[Exercise data]
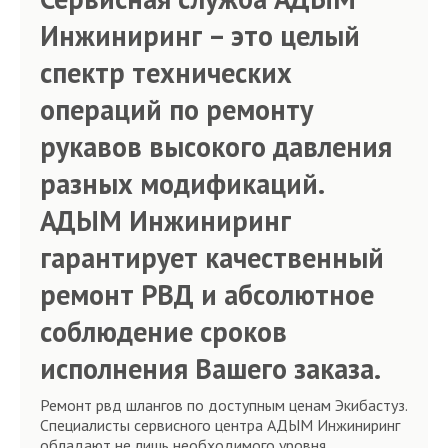
Инжиниринг – это целый
спектр технических
операций по ремонту
рукавов высокого давления
разных модификаций.
АДЫМ Инжиниринг
гарантирует качественный
ремонт РВД и абсолютное
соблюдение сроков
исполнения Вашего заказа.
Ремонт рвд шлангов по доступным ценам Экибастуз.
Специалисты сервисного центра АДЫМ Инжиниринг
обладают не лишь необходимого уровня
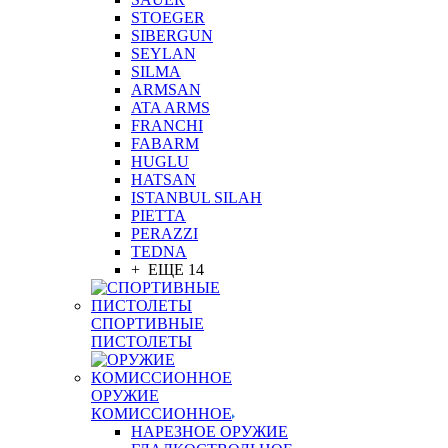
STOEGER
SIBERGUN
SEYLAN
SILMA
ARMSAN
ATA ARMS
FRANCHI
FABARM
HUGLU
HATSAN
ISTANBUL SILAH
PIETTA
PERAZZI
TEDNA
+ ЕЩЕ 14
СПОРТИВНЫЕ
ПИСТОЛЕТЫ
ОРУЖИЕ
КОМИССИОННОЕ
НАРЕЗНОЕ ОРУЖИЕ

[Requirement] Go through the entries and copy every line that has "Инжиниринг".

[Written response]
Инжиниринг – это целый
АДЫМ Инжиниринг
Специалисты сервисного центра АДЫМ Инжиниринг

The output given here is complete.